Amamoto R, Zuccaro E, Curry NC, Khurana S, Chen H-H, Cepko CL, Arlotta P. FIN-Seq: transcriptional profiling of specific cell types from frozen archived tissue of the human central nervous system. Nucleic Acids Res 2020;48(1):e4.Abstract
Thousands of frozen, archived tissue samples from the human central nervous system (CNS) are currently available in brain banks. As recent developments in RNA sequencing technologies are beginning to elucidate the cellular diversity present within the human CNS, it is becoming clear that an understanding of this diversity would greatly benefit from deeper transcriptional analyses. Single cell and single nucleus RNA profiling provide one avenue to decipher this heterogeneity.
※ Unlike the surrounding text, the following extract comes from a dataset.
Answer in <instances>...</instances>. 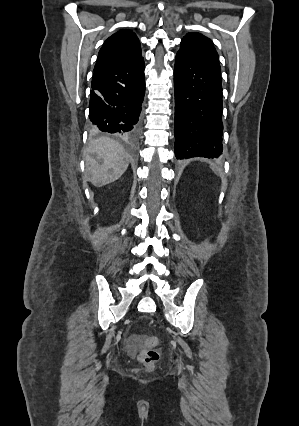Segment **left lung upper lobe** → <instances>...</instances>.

An alternative, complementary approach is to profile isolated, pre-defined cell types and use methods that can be applied to many archived human tissue samples that have been stored long-term. Here, we developed FIN-Seq (Frozen Immunolabeled Nuclei Sequencing), a method that accomplishes these goals. FIN-Seq uses immunohistochemical isolation of nuclei of specific cell types from frozen human tissue, followed by bulk RNA-Sequencing. We applied this method to frozen postmortem samples of human cerebral cortex and retina and were able to identify transcripts, including low abundance transcripts, in specific cell types.